İki lig şampiyonluğunun aldatıldığından şüphelenen Wenger, Japonya’daki Nagoya Grampus Eight’i yönetmek için Fransa’dan tiksinerek ayrıldı. Böylece şans eseri 1996 Arsenal’inin başına geçebildi. Wenger, kulübün Dennis Bergkamp’la sözleşme imzalamasını başlattı, İngiltere’deki antrenman ve maç hazırlıklarını yeniden canlandırdı ve zorlu bir dönem boyunca Ferguson’un Manchester United’ını maç dışı bıraktı. Akıl hocası Michel Platini’nin tavsiyesi üzerine Eric Cantona, İngiltere kıyılarına taşındı ve burada United’ın 7 numaralı tılsımı oldu ve diğer birçok yetenekli Avrupalıyı Old Trafford’a çekti.
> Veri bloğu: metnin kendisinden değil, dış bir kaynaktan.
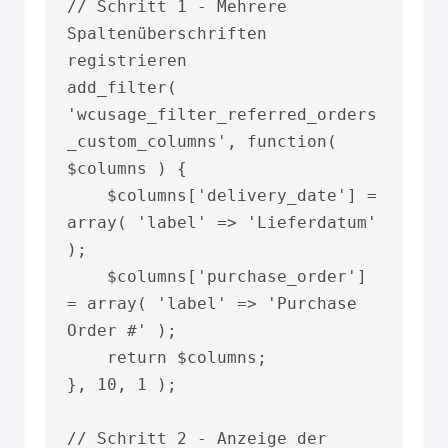
// Schritt 1 - Mehrere 
Spaltenüberschriften 
registrieren

add_filter( 
'wcusage_filter_referred_orders
_custom_columns', function( 
$columns ) {

    $columns['delivery_date'] = 
array( 'label' => 'Lieferdatum' 
);

    $columns['purchase_order'] 
= array( 'label' => 'Purchase 
Order #' );

    return $columns;

}, 10, 1 );

// Schritt 2 - Anzeige der 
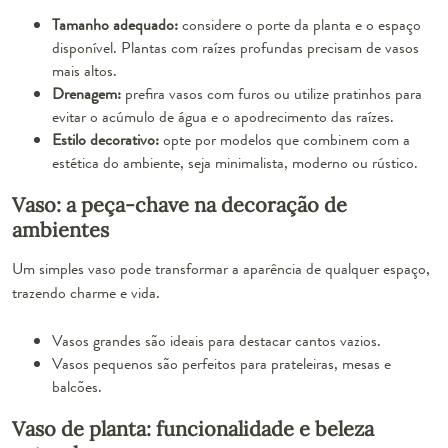
Tamanho adequado:
considere o porte da planta e o espaço
disponível. Plantas com raízes profundas precisam de vasos
mais altos.
Drenagem:
prefira vasos com furos ou utilize pratinhos para
evitar o acúmulo de água e o apodrecimento das raízes.
Estilo decorativo:
opte por modelos que combinem com a
estética do ambiente, seja minimalista, moderno ou rústico.
Vaso: a peça-chave na decoração de
ambientes
Um simples vaso pode transformar a aparência de qualquer espaço,
trazendo charme e vida.
Vasos grandes são ideais para destacar cantos vazios.
Vasos pequenos são perfeitos para prateleiras, mesas e
balcões.
Vaso de planta: funcionalidade e beleza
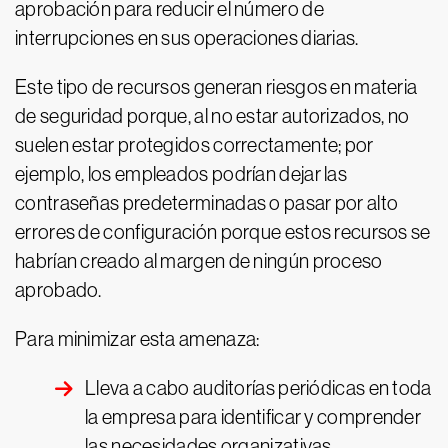
aprobación para reducir el número de
interrupciones en sus operaciones diarias.
Este tipo de recursos generan riesgos en materia
de seguridad porque, al no estar autorizados, no
suelen estar protegidos correctamente; por
ejemplo, los empleados podrían dejar las
contraseñas predeterminadas o pasar por alto
errores de configuración porque estos recursos se
habrían creado al margen de ningún proceso
aprobado.
Para minimizar esta amenaza:
Lleva a cabo auditorías periódicas en toda
la empresa para identificar y comprender
las necesidades organizativas.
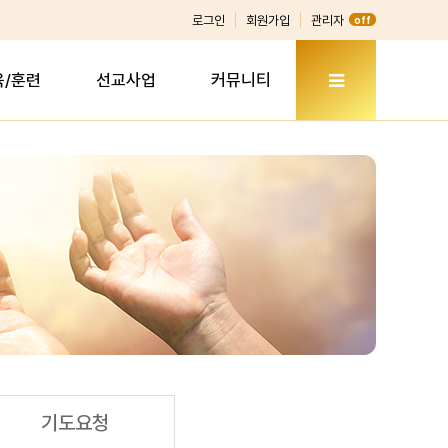
로그인
회원가입
관리자
off
육/훈련
선교사업
커뮤니티
기도요청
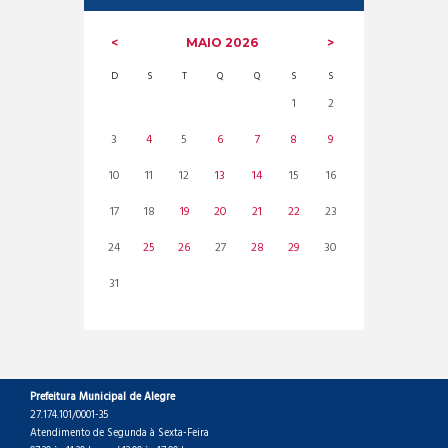
MAIO
2026
D
S
T
Q
Q
S
S
1
2
3
4
5
6
7
8
9
10
11
12
13
14
15
16
17
18
19
20
21
22
23
24
25
26
27
28
29
30
31
Prefeitura Municipal de Alegre
27.174.101/0001-35
Atendimento de Segunda à Sexta-Feira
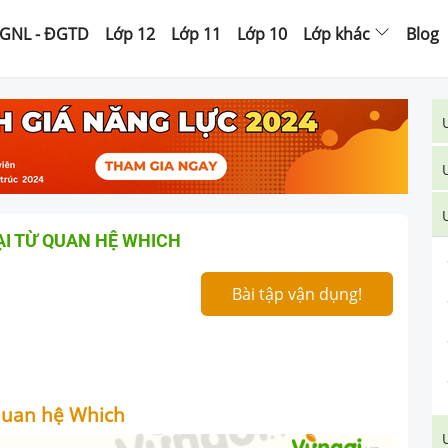
GNL - ĐGTD
Lớp 12
Lớp 11
Lớp 10
Lớp khác
Blog
ẠI TỪ QUAN HỆ WHICH
Bài tập vận dụng!
 quan hệ Which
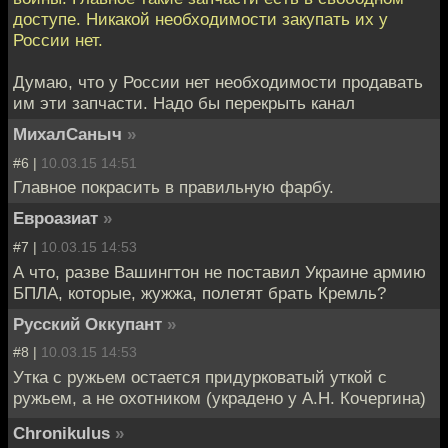
доступе. Никакой необходимости закупать их у
России нет.
Думаю, что у России нет необходимости продавать
им эти запчасти. Надо бы перекрыть канал
МихалСаныч
»
#6 |
10.03.15 14:51
Главное покрасить в правильную фарбу.
Евроазиат
»
#7 |
10.03.15 14:53
А что, разве Вашингтон не поставил Украине армию
БПЛА, которые, жужжа, полетят брать Кремль?
Русский Оккупант
»
#8 |
10.03.15 14:53
Утка с ружьем остается придурковатый уткой с
ружьем, а не охотником (украдено у А.Н. Кочергина)
Chronikulus
»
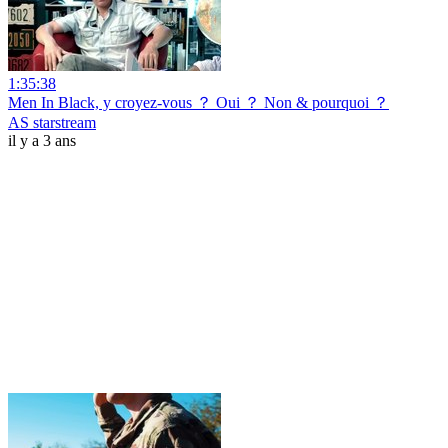
1:35:38
Men In Black, y croyez-vous ？ Oui ？ Non & pourquoi ？
AS starstream
il y a 3 ans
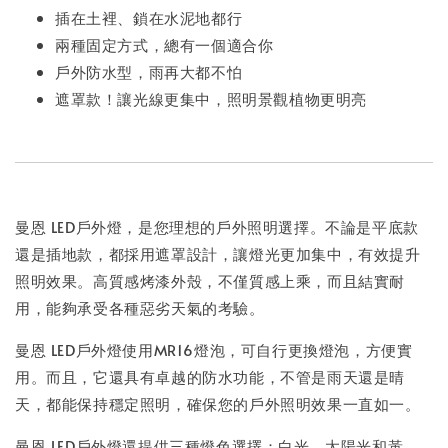
插在土裡、鎖在水泥地都行
兩種固定方式，總有一個適合你
戶外防水型，雨再大都不怕
遮罩款！讓光線更集中，照明景觀植物更明亮
曼恩 LED戶外燈，是您理想的戶外照明選擇。不論是平底款
還是插地款，都採用遮罩設計，讓燈光更加集中，有效提升
照明效果。高質感烤漆外殼，不僅質感上乘，而且結實耐
用，能夠承受各種惡劣天氣的考驗。
曼恩 LED戶外燈使用MR16燈泡，可自行更換燈泡，方便實
用。而且，它還具有卓越的防水功能，不管是雨天還是晴
天，都能保持穩定照明，確保您的戶外照明效果一直如一。
曼恩 LED戶外燈還提供三種燈色選擇：白光、太陽光和黃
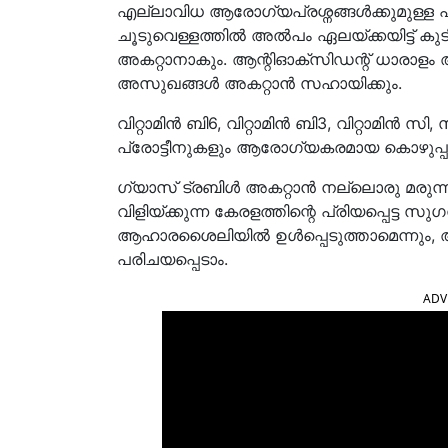
എല്ലാവിധ ആരോ​ഗ്യപ്രശ്നങ്ങൾക്കുമുള്ള 
ചൂടുവെള്ളത്തിൽ അൽപം ഏലയ്ക്കയിട്ട് കു
അകറ്റാനാകും. ആന്റിഓക്സിഡന്റ് ധാരാളം 
അസുഖങ്ങൾ അകറ്റാൻ സഹായിക്കും. ​​​
വിറ്റാമിൻ ബി6, വിറ്റാമിൻ ബി3, വിറ്റാമിൻ സി
പ്രോട്ടീനുകളും ആരോഗ്യകരമായ കൊഴുപ്പുകള
ഗ്യാസ് ട്രബിൾ അകറ്റാൻ നല്ലൊരു മരുന
വിളിയ്ക്കുന്ന കേരളത്തിന്റെ പ്രിയപ്പെട്ട 
ആഹാരശൈലിയിൽ ഉൾപ്പെടുത്താമെന്നും, അ
പരിചയപ്പെടാം.
ADV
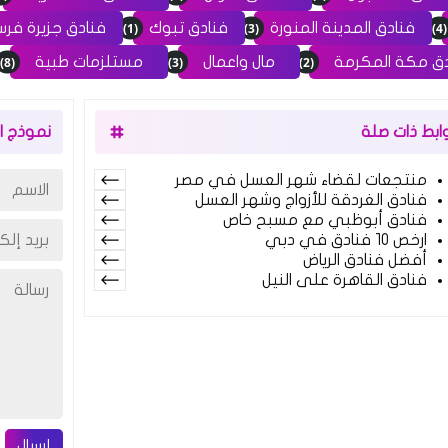
(1)
(3)
(4)
فنادق المدينة المنورة
فنادق تبوك
فنادق جزيرة فرس
(8)
(3)
(2)
ق مكة المكرمة
مال واعمال
مستلزمات طبية
وابط ذات صلة
نموذج ال
منتجعات لقضاء شهر العسل في مصر
فنادق الغردقة للأزواج وشهر العسل
فنادق أبوظبي مع مسبح خاص
ارخص 10 فنادق في دبي
أفضل فنادق الرياض
فنادق القاهرة على النيل
إرسال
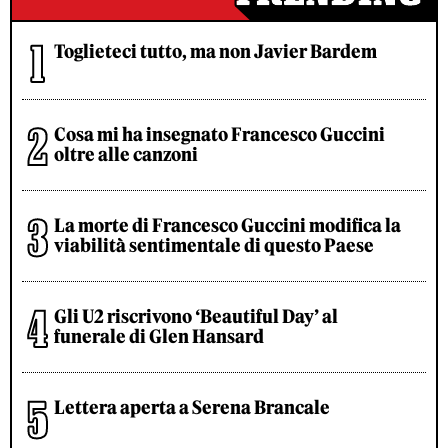
Toglieteci tutto, ma non Javier Bardem
Cosa mi ha insegnato Francesco Guccini
oltre alle canzoni
La morte di Francesco Guccini modifica la
viabilità sentimentale di questo Paese
Gli U2 riscrivono ‘Beautiful Day’ al
funerale di Glen Hansard
Lettera aperta a Serena Brancale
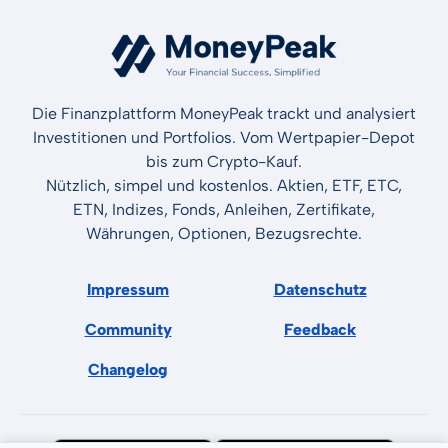
Die Finanzplattform MoneyPeak trackt und analysiert
Investitionen und Portfolios. Vom Wertpapier-Depot
bis zum Crypto-Kauf.
Nützlich, simpel und kostenlos. Aktien, ETF, ETC,
ETN, Indizes, Fonds, Anleihen, Zertifikate,
Währungen, Optionen, Bezugsrechte.
Impressum
Datenschutz
Community
Feedback
Changelog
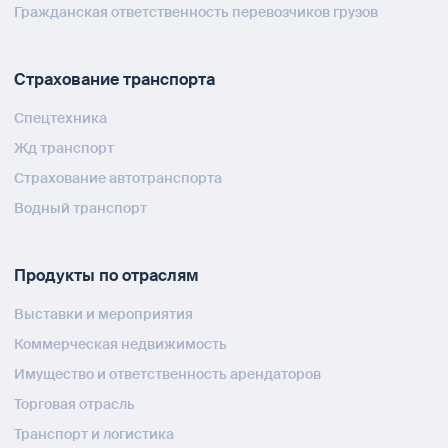
Гражданская ответственность перевозчиков грузов
Страхование транспорта
Спецтехника
Жд транспорт
Страхование автотранспорта
Водный транспорт
Продукты по отраслям
Выставки и мероприятия
Коммерческая недвижимость
Имущество и ответственность арендаторов
Торговая отрасль
Транспорт и логистика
Tapie’nin çılgınlığının Premier Lig’in olağanüstü başarısında yanlışlıkla büyük bir rol oynadığını söylemek abartı olmaz.
Ve Boli’nin önerdiği gibi, Tapie’nin harika, yozlaşmış L’OM, Fransız futbolun kompleksinin üstesinden gelmesine ve Saint-Denis’teki 1998 Dünya Kupası’nı kazanmasına yardımcı olabilir. Deschamps, 2018’de kupayı bir kez daha kaldıracaktı ve bu kez Les Blues antrenörü olarak son 2022 Dünya Kupası’nda ikincilik yaşadı. Ayrıca 2009-2010’da Ligue 1 kazandıklarında Marsilya’yı yönetti, Tapie’nin ayrılmasından bu yana tek şampiyonluğunu kazandırdı.
Marsilya hala Avrupa’nın önde gelen tarafları arasında, ancak büyük, tutkulu ve bazen vahşi bir hayran kitlesi ile kutsanmış ve/veya lanetlenmiş – kulüp yöneticileri, Goethals sığınağını yönetmesinden bu yana 28 yıl boyunca 29 koçluk rejimini denerler. Lionel Messi, yeni işverenleri için Şampiyonlar Ligi’ni teslim ediyor, PSG, tarafından (nispeten) büyük kulakları (nispeten) getiren ilk Fransız takımı olacak. Tapie futbolu gerçekten sevdi – neredeyse kendini sevdiği kadar – ama Marsilya’ya olan lekeli sevgisi hala en büyük anlarını lekeliyor. Goethals’ın bir zamanlar şikayet ettiği gibi, “Sen Fransızca, bir Avrupa Kupası kazanıyorsun ve hemen cebini dolduruyorsun.”